*EXERCISE DETAILS*
In the records that follow, locate every line with "address" and extract it.

*INPUT MATERIAL*
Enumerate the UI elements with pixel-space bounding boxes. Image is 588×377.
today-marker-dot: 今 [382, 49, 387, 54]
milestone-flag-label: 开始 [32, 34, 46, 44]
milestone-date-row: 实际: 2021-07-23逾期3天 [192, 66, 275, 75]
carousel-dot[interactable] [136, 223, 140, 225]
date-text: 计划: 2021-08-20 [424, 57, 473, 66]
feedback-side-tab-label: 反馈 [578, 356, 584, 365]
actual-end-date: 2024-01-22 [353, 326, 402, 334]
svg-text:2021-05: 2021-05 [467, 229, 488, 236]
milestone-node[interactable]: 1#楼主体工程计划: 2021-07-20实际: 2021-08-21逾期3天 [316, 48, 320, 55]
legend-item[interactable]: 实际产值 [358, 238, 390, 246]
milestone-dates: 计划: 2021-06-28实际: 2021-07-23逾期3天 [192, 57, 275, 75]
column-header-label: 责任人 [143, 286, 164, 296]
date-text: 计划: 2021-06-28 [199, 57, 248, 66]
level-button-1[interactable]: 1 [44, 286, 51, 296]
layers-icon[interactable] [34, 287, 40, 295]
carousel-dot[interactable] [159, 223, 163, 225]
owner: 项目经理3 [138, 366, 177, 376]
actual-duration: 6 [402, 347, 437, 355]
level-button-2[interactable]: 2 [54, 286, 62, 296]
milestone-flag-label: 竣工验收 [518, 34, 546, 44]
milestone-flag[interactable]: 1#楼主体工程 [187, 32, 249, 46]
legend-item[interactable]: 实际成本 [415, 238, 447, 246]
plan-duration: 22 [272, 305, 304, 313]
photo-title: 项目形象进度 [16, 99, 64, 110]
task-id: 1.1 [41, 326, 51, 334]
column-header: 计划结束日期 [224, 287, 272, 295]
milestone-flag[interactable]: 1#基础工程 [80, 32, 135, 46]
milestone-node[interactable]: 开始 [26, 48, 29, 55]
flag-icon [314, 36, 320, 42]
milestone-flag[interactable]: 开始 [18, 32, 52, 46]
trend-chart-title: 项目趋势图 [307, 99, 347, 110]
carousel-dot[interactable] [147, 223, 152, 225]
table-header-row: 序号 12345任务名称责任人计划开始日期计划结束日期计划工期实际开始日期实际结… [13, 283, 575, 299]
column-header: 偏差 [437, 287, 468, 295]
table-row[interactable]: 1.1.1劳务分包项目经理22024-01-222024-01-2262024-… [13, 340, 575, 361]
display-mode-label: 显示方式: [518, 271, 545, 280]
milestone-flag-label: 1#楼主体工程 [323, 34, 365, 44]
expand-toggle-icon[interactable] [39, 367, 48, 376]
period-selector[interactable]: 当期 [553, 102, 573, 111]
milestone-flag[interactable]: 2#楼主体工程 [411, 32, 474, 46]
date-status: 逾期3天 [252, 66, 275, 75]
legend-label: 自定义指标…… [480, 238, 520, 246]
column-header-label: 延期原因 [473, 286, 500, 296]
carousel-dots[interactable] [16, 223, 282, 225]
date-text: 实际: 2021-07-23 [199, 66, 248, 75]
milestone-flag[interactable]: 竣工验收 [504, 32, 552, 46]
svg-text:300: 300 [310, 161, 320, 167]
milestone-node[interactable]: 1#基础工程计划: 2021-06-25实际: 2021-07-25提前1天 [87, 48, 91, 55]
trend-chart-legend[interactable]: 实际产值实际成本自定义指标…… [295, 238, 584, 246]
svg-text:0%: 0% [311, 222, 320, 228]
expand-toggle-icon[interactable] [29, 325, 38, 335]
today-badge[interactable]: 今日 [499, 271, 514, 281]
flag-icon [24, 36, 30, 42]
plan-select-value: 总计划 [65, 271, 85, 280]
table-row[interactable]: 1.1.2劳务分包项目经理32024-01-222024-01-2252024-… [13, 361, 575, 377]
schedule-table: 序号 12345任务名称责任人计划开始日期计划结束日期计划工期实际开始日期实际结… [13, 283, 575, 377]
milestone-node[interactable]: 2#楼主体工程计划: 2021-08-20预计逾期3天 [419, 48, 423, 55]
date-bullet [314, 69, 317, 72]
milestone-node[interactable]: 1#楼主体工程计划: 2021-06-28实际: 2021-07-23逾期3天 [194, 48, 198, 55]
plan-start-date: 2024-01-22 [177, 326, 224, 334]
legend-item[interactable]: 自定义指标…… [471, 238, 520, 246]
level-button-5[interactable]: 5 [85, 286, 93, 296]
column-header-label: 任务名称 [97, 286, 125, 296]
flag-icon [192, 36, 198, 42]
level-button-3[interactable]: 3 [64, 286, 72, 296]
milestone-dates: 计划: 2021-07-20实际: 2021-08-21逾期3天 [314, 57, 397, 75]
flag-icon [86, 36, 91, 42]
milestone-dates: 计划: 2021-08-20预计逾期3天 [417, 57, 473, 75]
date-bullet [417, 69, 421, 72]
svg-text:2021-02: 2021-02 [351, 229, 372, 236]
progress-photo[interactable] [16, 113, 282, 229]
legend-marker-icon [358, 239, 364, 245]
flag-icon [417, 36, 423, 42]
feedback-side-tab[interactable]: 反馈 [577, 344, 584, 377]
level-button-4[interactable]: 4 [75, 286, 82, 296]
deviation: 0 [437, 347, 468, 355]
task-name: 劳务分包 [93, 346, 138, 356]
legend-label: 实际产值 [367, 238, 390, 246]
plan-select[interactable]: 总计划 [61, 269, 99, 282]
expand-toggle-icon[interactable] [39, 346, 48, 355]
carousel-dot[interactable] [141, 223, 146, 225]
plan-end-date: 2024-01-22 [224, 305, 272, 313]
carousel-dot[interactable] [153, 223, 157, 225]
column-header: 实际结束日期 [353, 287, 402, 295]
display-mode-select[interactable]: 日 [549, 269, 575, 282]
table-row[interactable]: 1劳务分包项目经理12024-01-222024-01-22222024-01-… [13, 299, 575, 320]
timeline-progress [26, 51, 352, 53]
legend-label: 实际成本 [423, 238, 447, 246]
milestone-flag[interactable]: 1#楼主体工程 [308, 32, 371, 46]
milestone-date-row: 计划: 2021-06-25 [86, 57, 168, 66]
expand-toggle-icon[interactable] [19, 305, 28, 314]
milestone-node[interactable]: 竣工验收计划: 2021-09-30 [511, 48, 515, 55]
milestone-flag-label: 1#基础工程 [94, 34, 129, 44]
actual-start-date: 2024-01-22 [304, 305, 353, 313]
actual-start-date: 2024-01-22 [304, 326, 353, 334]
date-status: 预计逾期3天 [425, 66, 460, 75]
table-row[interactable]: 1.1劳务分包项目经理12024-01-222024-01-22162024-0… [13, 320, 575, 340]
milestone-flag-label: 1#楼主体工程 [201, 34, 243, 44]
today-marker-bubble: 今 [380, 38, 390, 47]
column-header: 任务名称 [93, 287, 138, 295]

...

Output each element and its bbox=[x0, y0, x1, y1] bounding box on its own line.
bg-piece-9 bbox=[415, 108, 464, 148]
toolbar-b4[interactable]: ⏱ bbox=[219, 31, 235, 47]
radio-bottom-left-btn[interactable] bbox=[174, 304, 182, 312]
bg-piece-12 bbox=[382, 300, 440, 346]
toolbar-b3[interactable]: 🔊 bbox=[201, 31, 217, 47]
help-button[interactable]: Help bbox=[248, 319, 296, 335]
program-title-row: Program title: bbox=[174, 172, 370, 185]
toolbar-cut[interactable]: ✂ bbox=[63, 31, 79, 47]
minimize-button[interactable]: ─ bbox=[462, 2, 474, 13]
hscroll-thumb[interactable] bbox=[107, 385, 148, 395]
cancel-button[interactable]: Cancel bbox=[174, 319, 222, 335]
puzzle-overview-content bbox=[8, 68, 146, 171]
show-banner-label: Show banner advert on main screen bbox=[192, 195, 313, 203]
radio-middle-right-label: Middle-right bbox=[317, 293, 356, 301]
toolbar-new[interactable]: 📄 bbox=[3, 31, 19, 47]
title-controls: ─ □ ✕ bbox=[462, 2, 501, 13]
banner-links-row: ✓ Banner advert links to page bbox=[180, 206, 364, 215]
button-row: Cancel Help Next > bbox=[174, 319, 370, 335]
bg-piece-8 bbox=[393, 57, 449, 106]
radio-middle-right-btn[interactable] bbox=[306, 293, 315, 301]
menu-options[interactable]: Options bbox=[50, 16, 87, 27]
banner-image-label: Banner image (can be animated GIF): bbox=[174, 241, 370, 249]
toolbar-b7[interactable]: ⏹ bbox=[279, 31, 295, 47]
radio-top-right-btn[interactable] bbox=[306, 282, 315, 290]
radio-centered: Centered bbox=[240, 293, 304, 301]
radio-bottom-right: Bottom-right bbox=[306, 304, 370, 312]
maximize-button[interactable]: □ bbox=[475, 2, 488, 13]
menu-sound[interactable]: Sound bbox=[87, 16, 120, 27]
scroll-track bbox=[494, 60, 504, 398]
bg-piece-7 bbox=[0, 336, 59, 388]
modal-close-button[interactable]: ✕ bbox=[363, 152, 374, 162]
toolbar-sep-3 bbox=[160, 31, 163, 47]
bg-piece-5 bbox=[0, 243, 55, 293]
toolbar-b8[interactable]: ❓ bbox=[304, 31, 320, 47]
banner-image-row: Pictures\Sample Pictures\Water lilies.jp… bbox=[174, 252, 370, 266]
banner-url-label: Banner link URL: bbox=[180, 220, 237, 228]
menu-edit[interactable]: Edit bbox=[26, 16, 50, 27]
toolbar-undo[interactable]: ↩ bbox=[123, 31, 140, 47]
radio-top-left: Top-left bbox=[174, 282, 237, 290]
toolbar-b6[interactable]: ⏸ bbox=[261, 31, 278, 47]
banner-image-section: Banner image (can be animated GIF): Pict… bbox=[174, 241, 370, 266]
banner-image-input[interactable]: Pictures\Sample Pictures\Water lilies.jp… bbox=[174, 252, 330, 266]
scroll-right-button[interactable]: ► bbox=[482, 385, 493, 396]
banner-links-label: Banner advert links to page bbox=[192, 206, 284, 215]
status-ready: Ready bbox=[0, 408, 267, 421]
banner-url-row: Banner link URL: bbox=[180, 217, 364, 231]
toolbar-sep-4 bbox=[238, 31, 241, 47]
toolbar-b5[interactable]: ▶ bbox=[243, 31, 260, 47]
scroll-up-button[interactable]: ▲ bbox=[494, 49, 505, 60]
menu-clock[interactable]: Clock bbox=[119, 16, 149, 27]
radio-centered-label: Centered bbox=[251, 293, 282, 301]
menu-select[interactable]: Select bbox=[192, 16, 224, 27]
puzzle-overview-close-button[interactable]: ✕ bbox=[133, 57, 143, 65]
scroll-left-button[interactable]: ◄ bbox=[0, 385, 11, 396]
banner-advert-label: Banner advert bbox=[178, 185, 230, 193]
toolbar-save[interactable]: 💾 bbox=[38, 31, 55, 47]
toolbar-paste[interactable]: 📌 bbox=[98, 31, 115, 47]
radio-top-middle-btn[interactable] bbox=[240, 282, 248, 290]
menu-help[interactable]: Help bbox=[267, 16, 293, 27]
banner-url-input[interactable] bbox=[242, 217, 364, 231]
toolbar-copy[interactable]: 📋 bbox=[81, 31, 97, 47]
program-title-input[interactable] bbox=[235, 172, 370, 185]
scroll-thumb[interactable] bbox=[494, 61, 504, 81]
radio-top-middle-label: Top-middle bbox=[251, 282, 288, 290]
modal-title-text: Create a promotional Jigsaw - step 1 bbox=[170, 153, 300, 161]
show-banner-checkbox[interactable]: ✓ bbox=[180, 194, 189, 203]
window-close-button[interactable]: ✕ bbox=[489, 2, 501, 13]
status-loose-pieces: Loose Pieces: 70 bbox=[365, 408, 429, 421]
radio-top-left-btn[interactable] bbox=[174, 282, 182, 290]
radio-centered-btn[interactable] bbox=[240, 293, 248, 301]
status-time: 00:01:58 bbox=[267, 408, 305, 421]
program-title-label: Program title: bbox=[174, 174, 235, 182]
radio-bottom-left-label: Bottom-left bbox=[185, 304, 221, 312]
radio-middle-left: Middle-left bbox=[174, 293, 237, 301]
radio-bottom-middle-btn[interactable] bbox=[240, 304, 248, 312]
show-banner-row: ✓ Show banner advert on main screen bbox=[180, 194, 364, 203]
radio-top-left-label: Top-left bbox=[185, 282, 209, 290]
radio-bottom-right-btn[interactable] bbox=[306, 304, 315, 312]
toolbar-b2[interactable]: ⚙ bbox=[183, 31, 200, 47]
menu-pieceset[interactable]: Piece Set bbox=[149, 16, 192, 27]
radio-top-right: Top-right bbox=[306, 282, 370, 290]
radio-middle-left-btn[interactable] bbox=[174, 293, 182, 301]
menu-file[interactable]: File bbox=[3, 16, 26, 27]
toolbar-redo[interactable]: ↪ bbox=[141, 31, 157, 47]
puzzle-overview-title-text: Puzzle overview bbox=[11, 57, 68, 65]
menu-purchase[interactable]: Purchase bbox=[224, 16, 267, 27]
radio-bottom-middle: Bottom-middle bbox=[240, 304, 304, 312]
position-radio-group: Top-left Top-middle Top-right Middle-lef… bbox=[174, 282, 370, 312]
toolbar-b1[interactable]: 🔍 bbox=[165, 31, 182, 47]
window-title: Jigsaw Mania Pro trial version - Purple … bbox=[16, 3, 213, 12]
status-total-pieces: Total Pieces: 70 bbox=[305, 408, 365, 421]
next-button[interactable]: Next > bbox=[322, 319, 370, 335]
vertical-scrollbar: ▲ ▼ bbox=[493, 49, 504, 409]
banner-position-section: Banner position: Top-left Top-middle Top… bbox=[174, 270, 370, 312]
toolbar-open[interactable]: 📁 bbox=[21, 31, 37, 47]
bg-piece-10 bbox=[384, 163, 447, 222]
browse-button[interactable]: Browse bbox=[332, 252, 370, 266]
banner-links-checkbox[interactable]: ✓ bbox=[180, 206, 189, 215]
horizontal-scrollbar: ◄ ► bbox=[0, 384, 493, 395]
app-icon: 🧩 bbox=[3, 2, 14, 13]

---

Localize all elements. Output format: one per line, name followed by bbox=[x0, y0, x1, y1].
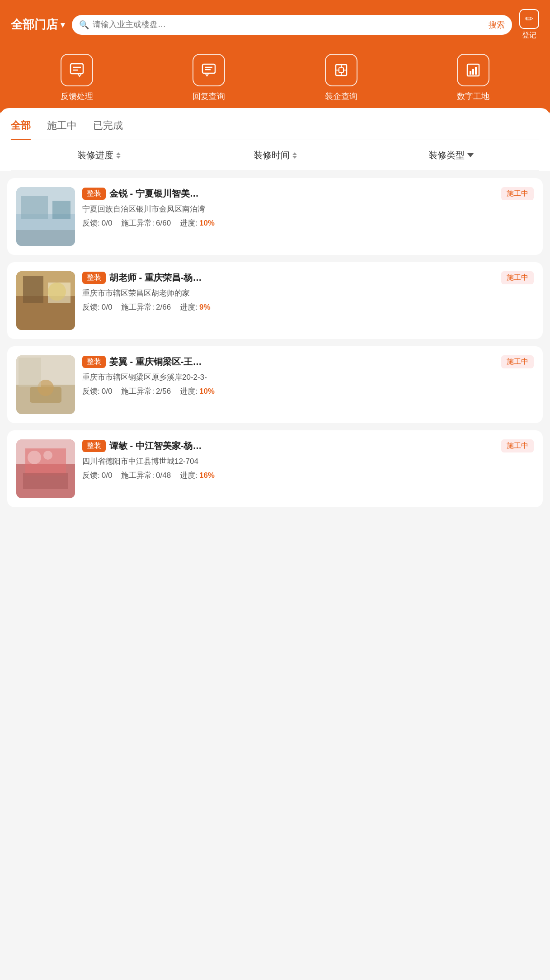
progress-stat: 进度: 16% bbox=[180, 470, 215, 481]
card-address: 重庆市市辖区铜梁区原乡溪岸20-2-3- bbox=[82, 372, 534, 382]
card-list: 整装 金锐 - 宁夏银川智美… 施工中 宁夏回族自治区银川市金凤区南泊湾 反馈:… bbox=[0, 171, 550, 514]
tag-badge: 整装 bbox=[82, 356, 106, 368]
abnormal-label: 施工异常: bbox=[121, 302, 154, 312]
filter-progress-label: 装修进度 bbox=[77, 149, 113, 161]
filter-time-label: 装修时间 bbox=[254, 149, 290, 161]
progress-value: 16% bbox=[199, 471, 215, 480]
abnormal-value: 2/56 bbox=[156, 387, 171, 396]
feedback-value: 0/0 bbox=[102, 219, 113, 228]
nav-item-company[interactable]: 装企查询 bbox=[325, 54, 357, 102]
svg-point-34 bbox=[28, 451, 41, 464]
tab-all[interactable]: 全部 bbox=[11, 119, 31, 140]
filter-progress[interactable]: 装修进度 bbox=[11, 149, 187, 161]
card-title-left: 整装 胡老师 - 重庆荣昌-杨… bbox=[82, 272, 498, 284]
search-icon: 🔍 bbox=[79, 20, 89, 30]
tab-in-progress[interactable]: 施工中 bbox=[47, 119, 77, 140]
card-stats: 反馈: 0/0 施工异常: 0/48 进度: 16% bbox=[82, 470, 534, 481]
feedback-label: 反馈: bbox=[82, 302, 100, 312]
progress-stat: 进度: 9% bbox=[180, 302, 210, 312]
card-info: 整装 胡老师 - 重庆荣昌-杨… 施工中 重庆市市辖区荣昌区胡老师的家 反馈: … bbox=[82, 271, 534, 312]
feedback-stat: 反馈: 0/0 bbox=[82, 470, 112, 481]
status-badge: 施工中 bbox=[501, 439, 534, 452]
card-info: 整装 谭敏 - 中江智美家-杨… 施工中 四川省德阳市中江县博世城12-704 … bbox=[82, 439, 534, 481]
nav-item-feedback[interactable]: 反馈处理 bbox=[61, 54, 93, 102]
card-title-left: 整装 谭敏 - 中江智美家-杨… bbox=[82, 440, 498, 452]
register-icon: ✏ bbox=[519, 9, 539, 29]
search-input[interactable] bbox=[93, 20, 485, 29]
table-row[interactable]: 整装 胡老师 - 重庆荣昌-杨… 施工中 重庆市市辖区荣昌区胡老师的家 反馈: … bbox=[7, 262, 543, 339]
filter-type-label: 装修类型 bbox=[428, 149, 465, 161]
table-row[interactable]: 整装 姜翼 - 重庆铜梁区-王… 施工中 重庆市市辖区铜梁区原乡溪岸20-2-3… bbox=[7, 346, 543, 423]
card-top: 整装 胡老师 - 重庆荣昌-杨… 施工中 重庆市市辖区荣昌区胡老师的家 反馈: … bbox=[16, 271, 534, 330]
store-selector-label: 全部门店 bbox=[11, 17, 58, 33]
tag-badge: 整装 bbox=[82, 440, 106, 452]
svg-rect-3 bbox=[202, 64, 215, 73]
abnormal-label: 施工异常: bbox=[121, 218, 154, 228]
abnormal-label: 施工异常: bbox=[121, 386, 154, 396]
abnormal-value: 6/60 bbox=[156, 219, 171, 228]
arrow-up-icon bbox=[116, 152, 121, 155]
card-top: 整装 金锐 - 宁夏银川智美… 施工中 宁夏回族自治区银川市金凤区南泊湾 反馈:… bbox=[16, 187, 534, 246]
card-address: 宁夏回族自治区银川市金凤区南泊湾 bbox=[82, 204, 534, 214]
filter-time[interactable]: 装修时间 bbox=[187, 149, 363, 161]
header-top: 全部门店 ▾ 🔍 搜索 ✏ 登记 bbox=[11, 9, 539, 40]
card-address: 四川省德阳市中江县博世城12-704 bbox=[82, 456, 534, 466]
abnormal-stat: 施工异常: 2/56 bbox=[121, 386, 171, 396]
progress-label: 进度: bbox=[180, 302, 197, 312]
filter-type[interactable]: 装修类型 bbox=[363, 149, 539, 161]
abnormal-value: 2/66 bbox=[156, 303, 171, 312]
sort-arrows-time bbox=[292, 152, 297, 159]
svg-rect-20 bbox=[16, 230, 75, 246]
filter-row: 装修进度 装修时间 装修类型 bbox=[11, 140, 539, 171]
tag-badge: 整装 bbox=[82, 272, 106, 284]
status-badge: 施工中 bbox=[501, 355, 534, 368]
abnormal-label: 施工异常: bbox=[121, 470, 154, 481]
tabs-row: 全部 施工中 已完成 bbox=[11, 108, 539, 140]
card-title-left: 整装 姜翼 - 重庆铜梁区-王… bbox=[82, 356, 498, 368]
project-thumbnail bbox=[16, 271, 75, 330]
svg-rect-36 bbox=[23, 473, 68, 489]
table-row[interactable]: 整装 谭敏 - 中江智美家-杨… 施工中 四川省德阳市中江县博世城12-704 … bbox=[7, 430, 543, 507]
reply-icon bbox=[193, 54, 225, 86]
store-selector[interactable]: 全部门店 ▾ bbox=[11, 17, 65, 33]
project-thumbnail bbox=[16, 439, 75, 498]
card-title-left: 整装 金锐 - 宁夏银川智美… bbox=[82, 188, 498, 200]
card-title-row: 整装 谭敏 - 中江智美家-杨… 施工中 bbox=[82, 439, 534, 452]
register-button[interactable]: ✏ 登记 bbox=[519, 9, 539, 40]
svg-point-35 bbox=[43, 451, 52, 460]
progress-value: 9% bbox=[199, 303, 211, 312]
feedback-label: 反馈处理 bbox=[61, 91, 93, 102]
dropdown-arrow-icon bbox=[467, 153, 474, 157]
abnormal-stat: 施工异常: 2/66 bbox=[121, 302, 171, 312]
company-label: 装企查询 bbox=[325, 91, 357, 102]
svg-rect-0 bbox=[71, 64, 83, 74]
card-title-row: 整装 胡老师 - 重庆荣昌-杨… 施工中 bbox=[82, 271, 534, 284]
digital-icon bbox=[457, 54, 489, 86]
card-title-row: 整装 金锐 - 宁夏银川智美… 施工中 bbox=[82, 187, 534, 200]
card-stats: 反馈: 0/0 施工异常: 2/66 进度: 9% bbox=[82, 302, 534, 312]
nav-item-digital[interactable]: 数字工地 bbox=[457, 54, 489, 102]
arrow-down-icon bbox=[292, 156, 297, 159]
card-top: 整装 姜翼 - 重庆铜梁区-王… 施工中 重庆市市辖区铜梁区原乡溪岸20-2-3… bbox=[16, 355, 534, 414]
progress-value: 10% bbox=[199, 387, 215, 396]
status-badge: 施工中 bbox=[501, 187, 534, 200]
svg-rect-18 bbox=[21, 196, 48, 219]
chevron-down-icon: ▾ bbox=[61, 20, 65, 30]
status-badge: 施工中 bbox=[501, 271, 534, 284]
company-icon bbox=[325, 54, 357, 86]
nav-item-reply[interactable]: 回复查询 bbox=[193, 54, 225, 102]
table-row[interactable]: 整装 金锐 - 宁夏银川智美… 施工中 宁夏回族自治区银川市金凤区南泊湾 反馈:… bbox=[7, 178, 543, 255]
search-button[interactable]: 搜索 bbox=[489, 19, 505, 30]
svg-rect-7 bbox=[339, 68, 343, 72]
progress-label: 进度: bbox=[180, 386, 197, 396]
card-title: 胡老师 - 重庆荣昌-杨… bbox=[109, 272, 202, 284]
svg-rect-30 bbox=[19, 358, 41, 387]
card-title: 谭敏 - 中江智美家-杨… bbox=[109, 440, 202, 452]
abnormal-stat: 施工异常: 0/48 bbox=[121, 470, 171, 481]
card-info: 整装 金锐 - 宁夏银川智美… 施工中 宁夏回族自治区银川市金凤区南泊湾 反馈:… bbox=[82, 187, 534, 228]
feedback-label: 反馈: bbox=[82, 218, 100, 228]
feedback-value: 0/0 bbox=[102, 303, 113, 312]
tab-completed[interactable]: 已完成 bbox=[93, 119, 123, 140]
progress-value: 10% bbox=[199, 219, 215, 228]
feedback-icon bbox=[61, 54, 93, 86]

*SOLUTION*
card-address: 重庆市市辖区铜梁区原乡溪岸20-2-3- bbox=[82, 372, 534, 382]
card-address: 宁夏回族自治区银川市金凤区南泊湾 bbox=[82, 204, 534, 214]
card-address: 四川省德阳市中江县博世城12-704 bbox=[82, 456, 534, 466]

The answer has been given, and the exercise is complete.